Hey quick question about this--shouldn't calibration be done on a different set than the test set? That is, shouldn't one calibrate on the validation set, and then use the calibration parameters derived there to fix predictions on the test set?

tonyduan commented 4 years ago

@astrogilda There appears to be overloading of the term "calibration". Maybe this will help clear things up:

Calibration is a property of a set of forecasts and corresponding ground truths. It can be evaluated on any dataset, whether it be from the train/val/test split.
In your definition of "calibration" I believe you're referring to "temperature scaling" or the like, which are methods to improve calibration on a test set using a val set. Our codebase does not implement temperature scaling or any other such method.
It is not always necessary to use temperature scaling to improve calibration.

astrogilda commented 4 years ago

@tonyduan Yeah you nailed it, that's exactly what I was referring to.
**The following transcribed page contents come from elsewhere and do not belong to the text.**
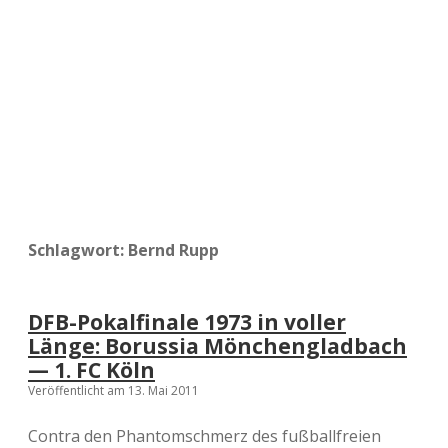
a
d
e
Schlagwort:
Bernd Rupp
DFB-Pokalfinale 1973 in voller
Länge: Borussia Mönchengladbach
— 1. FC Köln
Veröffentlicht am 13. Mai 2011
Contra den Phantomschmerz des fußballfreien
Though wouldn't calibrating on validation set be the only way to get calibrated outputs on test set in the wild?

Also could you expand on your last point please?

tonyduan commented 4 years ago

@astrogilda See, for example, [Guo et al. 2017]:

In 2005, Niculescu-Mizil & Caruana (2005) showed that neural networks typically produce well-calibrated probabilities on binary classification tasks. While neural networks today are undoubtedly more accurate than they were a decade ago, we discover with great surprise that modern neural networks are no longer well-calibrated.

In my experience under-specified models (logistic regression, for example and low-complexity neural networks, as supported by the above reference) will tend to produce well-calibrated probabilities without need for post-hoc calibration.

astrogilda commented 4 years ago

Ah I see. Actually, for a paper that I am writing right now, we are using ngboost for predictions, and we see a significant improvment in performance with post-hoc calibration; this should be on the arxiv in <1month, and I'd be happy to post the appropriate plots here.